Dealing with employees is usually the most complex and variable component of running a business.
It’s also the one that carries the most risk and where people have the most significant problems, short of not paying your taxes and getting into trouble at the IRS.
Getting behind on taxes and having problems with staff are really the biggest problems that chiropractors have. Or occasionally a Board complaint.
Employee problems can arise because the doctor did not have an office policy in place that laid out the details of how the clinic works. All employees sign it ahead of time.
Pay, vacation, holidays, all of these things should be defined ahead of time so it’s very clear what’s expected from all parties. We also recommend having a new hire probationary period of 30 to 90 days. It gives the employer and the employee a chance to see if it’s a good fit.
We recommend every chiropractor have an employment attorney to ask questions of before they say or do anything that may be sensitive with any employee.
We also recommend every chiropractor check with their malpractice carrier and see how employee related issues are handled should there be an issue. We have certain recommendations for malpractice insurance and direct contacts to make sure that all of our clients are well taken care of for any malpractice needs, especially as it relates to employees.
A few key points are: Employees see every single thing you do and hear everything you say. They know more about you than you probably do about yourself, because they’re able to see it from the outside, day in and day out.
You have to be at your absolute best around every employee at all times because they are seeing, watching, and downloading everything.
You must do everything right at all times, by the book, straight down the rails, perfectly. Everything from billing, to the codes you use, to interacting with patients, to what you say about patients behind their back must be done right.
You have people around you that are hearing and seeing everything you do. You think they’ve become your friend and that they care about you, but then one week later you find out they’re not. So we hire good people, train them well, and then we don’t trust anybody. EXPECT the unexpected.
You have to be very careful and very smart. You don’t expect people to trust you. You realize you have to earn it day in and day out, with our thoughts and our actions.
If an employee is getting off track we have a “keeping employees on track” procedure that we engage to give the person and the doctor a chance to see if the relationship can continue.

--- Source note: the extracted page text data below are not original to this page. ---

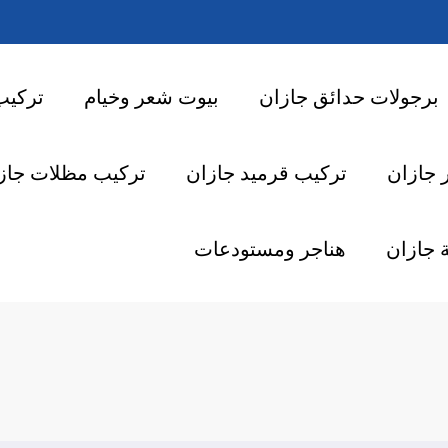
برجولات حدائق جازان
بيوت شعر وخيام
تركيب
 جازان
تركيب قرميد جازان
تركيب مظلات جاز
 جازان
هناجر ومستودعات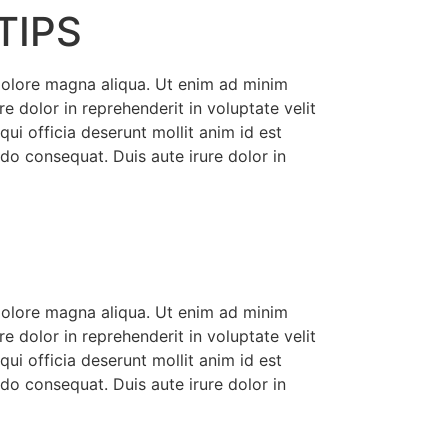
TIPS
 dolore magna aliqua. Ut enim ad minim
e dolor in reprehenderit in voluptate velit
qui officia deserunt mollit anim id est
do consequat. Duis aute irure dolor in
 dolore magna aliqua. Ut enim ad minim
e dolor in reprehenderit in voluptate velit
qui officia deserunt mollit anim id est
do consequat. Duis aute irure dolor in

If it cannot, it is best for all parties to end the working relationship in an amicable way and allow people to move on and become more successful elsewhere.
CA issues: They want to change their hours with no real regard for what the clinic needs. They have a new expense come into their life so they ask you for a raise (basically asking you to pay for their new expense). They start missing too many days. (Missing one day a year is normal.) Asking for a raise for being there longer despite their work performance being the same and the clinic production being the same. Letting their kids go behind the front desk and make a mess. Coming to work and smelling. Missing trainings. Stealing. Forgetting how to do basic things. Making computer or money errors. Forgetting to do or follow-up on things. Giving medical advice despite being told to refer all such questions to the doctor.
There are a thousand things. The key is to have a good Office Policy in place, train well, use our systems, and keep the place as tight as you can! Saying: Hire slowly…fire quickly if there is an issue. And, if you think you have a problem with a CA, you do. Normally it is irrecoverable at that point.